Thankfully these past few weeks we have had some help in the form of Kyle, a recent ag school graduate who is nomading across the country in search of practical hands-on farm experience. Kyle hails from Houston, Texas and is following the “good weather” while he can. He has oodles of book knowledge and lots of great ideas about what plants to use as cover crops, how to use mulch to prevent weeds, and has been a great asset to us on these busy busy days.

The weather has indeed been “good” up here. It’s been sunny, warm, and breezy: wonderful weather for going to the zoo, working in your hobby garden, or taking a nice bike ride. For us farmers who are outside every second of the waking day, the sun is getting to be a pain. I never thought I would say this, but I’m desperate for some rain, or at least some grey skies. The irrigation system at the farm is not up to snuff, and I am stressing about our plants not getting enough water to thrive. A little rain would go a long way! Our 300 gallon rain barrel is also nearing empty, and so finding water sources to replenish turkeys and even to wash our hands involves extra walking or turning on gas-powered pumps.
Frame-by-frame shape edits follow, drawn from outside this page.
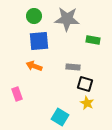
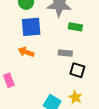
green rectangle: (93, 40) -> (75, 27), moved
yellow star: (87, 103) -> (75, 97), moved

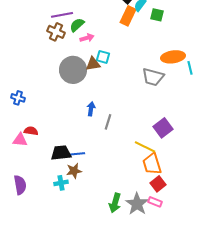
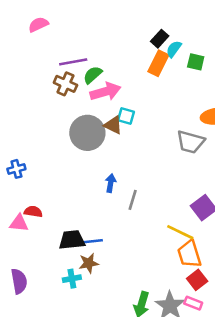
pink arrow: (87, 38) -> (105, 92), size x1.6
brown triangle: (93, 64) -> (113, 125), turned 35
blue cross: (18, 98) -> (16, 169), turned -32

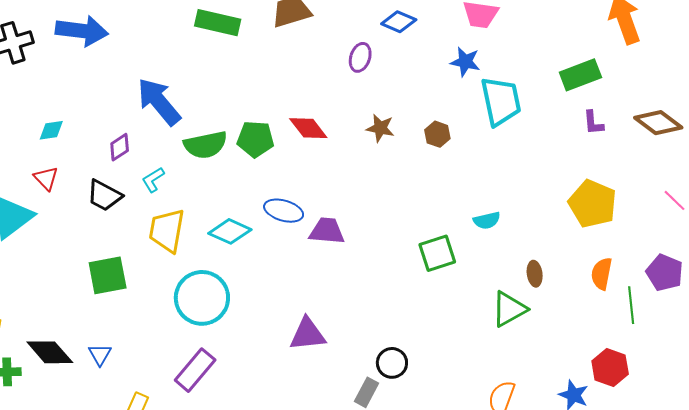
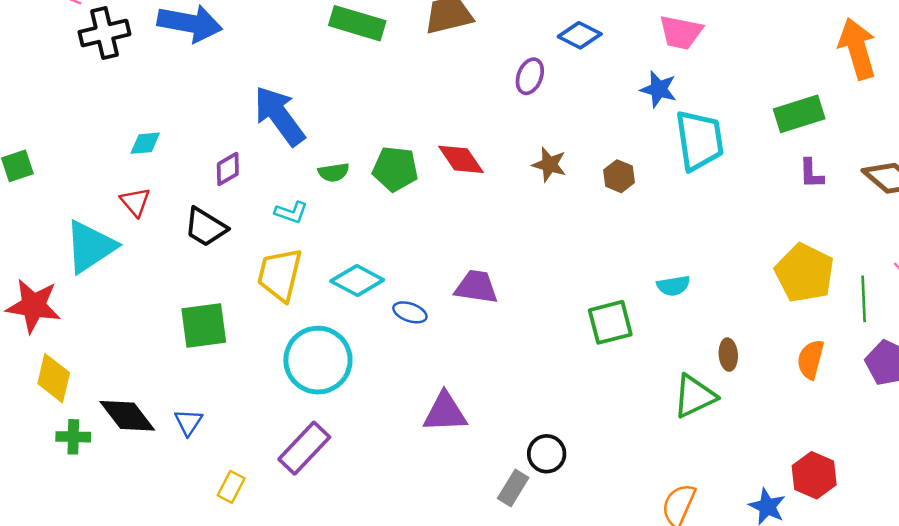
green semicircle: (206, 145) -> (334, 172), size x0.6
cyan L-shape: (153, 180) -> (291, 212), moved, turned -132
blue ellipse: (284, 211) -> (410, 312), moved, size x0.7
green line: (631, 305) -> (864, 299), moved

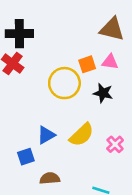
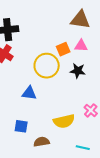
blue triangle: (46, 135) -> (29, 93), moved, turned 42
yellow semicircle: (82, 135) -> (64, 121), moved, turned 35
blue square: (26, 157) -> (21, 126), turned 32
There is a constant anxiety involved in farming, or at least involved in Greenhorn farming. The biggest concern (other than water of course), is what the heck is going in our boxes this week? We’re still learning how to plant at the right times to ensure we have ample produce when we need it. Fortunately we’ve been lucky (or successful?) enough that we’ve had pretty good-sized yields. On our most recent pickup day someone did mention that our boxes looked a little “light” this time around, and I agree. We had such a wonderful spring that our earliest boxes were lush and overflowing with a huge variety. We still have quite the selection, but it doesn’t exactly match our previous hauls. This is all part of the CSA. Sometimes crops fail, or weather turns, or elk trample your seedlings. As members of the farm, our customers know that we are doing all we can, and sometimes there is less, while other times there is more! If everyone loved cucumbers we’d have nothing but smiles…that is one bumper crop we can’t seem to stay ahead of! I can’t complain though; nothing beats a cool cucumber with sea salt on a hot summer’s day!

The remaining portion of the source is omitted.